Copy exactly, no pictures: every line from the one that contains "Обо всем, кроме фото" through the end of the entries below.

################

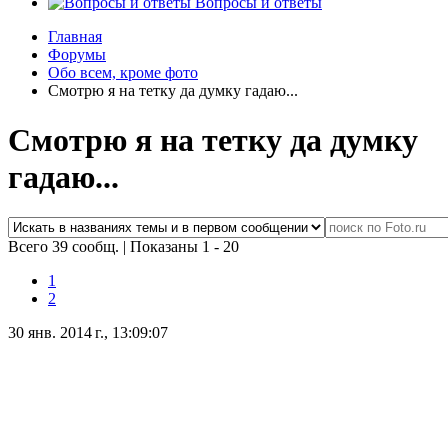
Вопросы и ответы
Главная
Форумы
Обо всем, кроме фото
Смотрю я на тетку да думку гадаю...
Смотрю я на тетку да думку
гадаю...
Всего 39 сообщ.
|
Показаны 1 - 20
1
2
30 янв. 2014 г., 13:09:07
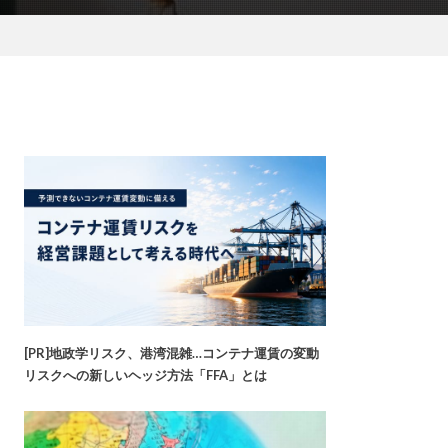
[PR]地政学リスク、港湾混雑…コンテナ運賃の変動
リスクへの新しいヘッジ方法「FFA」とは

################

**Result below:**
Обо всем, кроме фото
Смотрю я на тетку да думку гадаю...
Смотрю я на тетку да думку
гадаю...
Всего 39 сообщ.
|
Показаны 1 - 20
1
2
30 янв. 2014 г., 13:09:07
[PR]地政学リスク、港湾混雑…コンテナ運賃の変動
リスクへの新しいヘッジ方法「FFA」とは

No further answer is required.